Saturday, July 12, 2014

First stretch Dreamliner - in 'All Black' - lands in Auckland

The first 787-9, or stretch Dreamliner, to be delivered to an airline landed in Auckland, New Zealand July 11, 13-1/2 hours after leaving Seattle’s SeaTac Airport (SEA) with an Air New Zealand flight crew at the controls.

Stretch Dreamliner lands in Auckland
Photo courtesy Air New Zealans
The new Dreamliner, which sports a new, black livery to honor the New Zealand All Blacks, the country’s national rugby union team, will operate the Auckland – Perth route in October and to both Tokyo and Shanghai in November 2014.

"We believe it will be a game-changer for Air New Zealand, with increased levels of fuel efficiency and passenger comfort,” Rob McDonald, Air New Zealand’s Chief Financial Officer, said in a statement issued jointly with the aircraft’s manufacturer, Boeing (NYSE:BA). The plane is the first of 10 stretch Dreamliners the airline has ordered as part of an overall modernization of its fleet.

With regard to the 787-9 in general, the fuselage is 20 feet longer that the 787-8, it can carry up to 40 more passengers, and has a range of an additional 450 nautical miles. Like the 787-8, it offers what Boeing calls “exceptional environmental performance,” burning 20% less fuel and emitting 20% fewer emissions than similarly sized airplanes.
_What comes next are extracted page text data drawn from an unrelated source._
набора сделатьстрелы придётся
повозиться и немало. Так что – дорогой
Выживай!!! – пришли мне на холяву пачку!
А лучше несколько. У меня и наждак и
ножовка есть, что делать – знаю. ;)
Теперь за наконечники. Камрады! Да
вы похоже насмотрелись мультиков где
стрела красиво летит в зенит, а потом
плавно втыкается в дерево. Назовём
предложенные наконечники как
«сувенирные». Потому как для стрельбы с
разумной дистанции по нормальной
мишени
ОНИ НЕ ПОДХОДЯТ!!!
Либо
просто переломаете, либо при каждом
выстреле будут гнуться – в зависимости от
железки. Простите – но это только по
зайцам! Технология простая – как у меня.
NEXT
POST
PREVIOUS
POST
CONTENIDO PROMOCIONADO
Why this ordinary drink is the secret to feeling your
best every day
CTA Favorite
Like all Dreamliners, it also features large windows, large overhead bins, modern LED lighting, higher humidity, a lower cabin altitude, cleaner air and a smoother ride. Read my previous post, Geeking out over the 787 Dreamliner, for more details.
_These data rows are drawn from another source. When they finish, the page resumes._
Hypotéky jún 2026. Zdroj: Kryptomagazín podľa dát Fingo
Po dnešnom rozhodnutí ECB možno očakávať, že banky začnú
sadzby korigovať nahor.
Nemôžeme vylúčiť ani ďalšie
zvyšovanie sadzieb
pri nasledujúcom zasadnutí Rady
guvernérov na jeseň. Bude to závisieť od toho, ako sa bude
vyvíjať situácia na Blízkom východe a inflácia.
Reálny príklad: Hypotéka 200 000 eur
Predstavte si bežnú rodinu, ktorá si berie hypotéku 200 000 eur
Powered by Rolls-Royce Trent 1000 engines, Air New Zealand configured its stretch Dreamliner to carry a total of 302 passengers, which is 22 more than Boeing’s stated design capacity of 280 passengers, and it appears passengers in the economy section will bear the brunt. According to SeatGuru.com, the aircraft’s 263 “Standard Economy” seats are indeed standard economy: 17.2 inches wide with a pitch (the distance from the seat back to the seat back in front of it) of 31-32 inches. Quite tight for a long trip.
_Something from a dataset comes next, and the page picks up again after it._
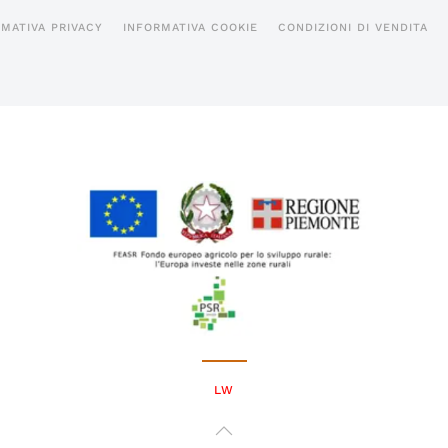
MATIVA PRIVACY
INFORMATIVA COOKIE
CONDIZIONI DI VENDITA
LW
The plane also offers 21 recliner seats in the Premium Economy section that are 19 inches wide with a pitch of 41 inches – more than many business class seats. The aircraft’s highest class is Business Premiere which has 18 seats situated in a configuration of three columns of solo seats so that each passenger has direct access to an aisle and no passenger is seated directly next to another.

Outbound Auckland to Perth flights are 7 hours, 40 minutes long while the return flights are 6 hours, 15 minutes, according to the Air New Zealand web site.

To date, 26 customers from around the world have ordered 409 787-9s, accounting for 40% of all 787 orders, according to the planes’ manufacturer.

Artist's rendering of the 787-10
Courtesy The Boeing Company
Next up, Boeing is working on the 787-10. The 787-10 will be the third and longest member of the Dreamliner family, with greater passenger and cargo capacity than either the 787-9 or the 787-8. At 224 feet long, it will be 18 feet longer than the 787-9 and 38 feet longer than the 787-8 and is designed to carry 323 passengers compared to 280 on the 787-9 and 242 on the 787-8. Its range of 7020 nautical miles, however, is the shortest of any of the Dreamliner category, according to Boeing’s fact sheets.

To date, seven customers have ordered 132 787-10s. Final assembly and flight test of the newest version of the Dreamliner are set to begin in 2017, with first delivery targeted for 2018.